Setting yourself up as a company that don't live up to the promises made and are known to release flawed products is guaranteed to hurt more than releasing a new product a few months later (not sure why the promised patch should take that long to make anyway).

I know that I personally couldn't care less about Civ4 - let alone Civ 5 - as long the record shows that they don't live up to completing the releases to work as advertised/promised. I think we - the customers - are already showing extreme goodwill by accepting a promise of a final patch which may or may not finally make the program working fully as intended/promised - nearly 1 year after release.
Wrong.

Far more people watch the status of a product that's coming soon than one that has already been released. Delaying releasing a product by a couple months has a very bad impact on a company's reputation. Much more than a single patch would ever have.
 
CyberChrist said:
My point is that what you said about poor consumer support and hurting their reputation didn't start with this broken promise about a Conquest patch, but already at the release of Civ3 without a multiplayer part. Which is also what I meant by shooting yourself in the foot - people will probably accept one bad move but not several. Once you are able to actually measure the disgruntled customers on the sales curve it is already to late (or at least very costly) to do anything about it as bad-reputation-inertia will set in.
I never heard anything about vanilla Civ 3 having MP.

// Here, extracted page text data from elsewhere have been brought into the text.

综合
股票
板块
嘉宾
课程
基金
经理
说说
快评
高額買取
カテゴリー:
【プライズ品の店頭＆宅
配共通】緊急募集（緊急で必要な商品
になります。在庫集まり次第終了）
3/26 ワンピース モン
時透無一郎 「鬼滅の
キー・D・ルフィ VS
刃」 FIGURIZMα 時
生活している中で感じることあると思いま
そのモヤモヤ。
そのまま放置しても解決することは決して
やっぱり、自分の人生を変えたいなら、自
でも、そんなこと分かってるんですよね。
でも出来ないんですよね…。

If you did, I'd love to hear where. :)
 
Oh, and add artillery use by the AI to the 'short list' with more efficient use of the computer.

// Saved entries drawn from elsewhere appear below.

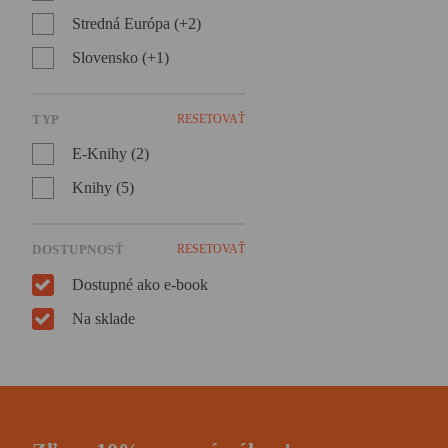
Stredná Európa (+2)
Slovensko (+1)
TYP
RESETOVAŤ
E-Knihy (2)
Knihy (5)
DOSTUPNOSŤ
RESETOVAŤ
Dostupné ako e-book
Na sklade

Anyway, I have not sold two million of anything yet. (I am writer and am now working in that direction) and find from that perspective this thread very interesting. I note this as well, an easy to use program or one that is fast fun and additive will beat everything else. To this add only more flexiblity or easy modding and wahla you have 'DOS' turned Windows, both lousy, easy to use programs that be modded ad infintum, with DOS simply being the best whore on the block easily beating out better OS's still... Of course never mind the crocadile marketing that followed the successes. :rolleyes:

Maybe, after CIV complete, they will again consider opening the Code to more tinkerers. :goodjob:
 
Well, considering the fact that not even Civ 1 nor Civ 2's source code was released, I think the liklihood of the Civ 3 code being released is slim to none, with emphasis on the none side.
 
I think they won't. The code of legends should remain a mystery ;) (even if it is buggy)
 
Gosh guys, I just hate it when the chorus is right!!!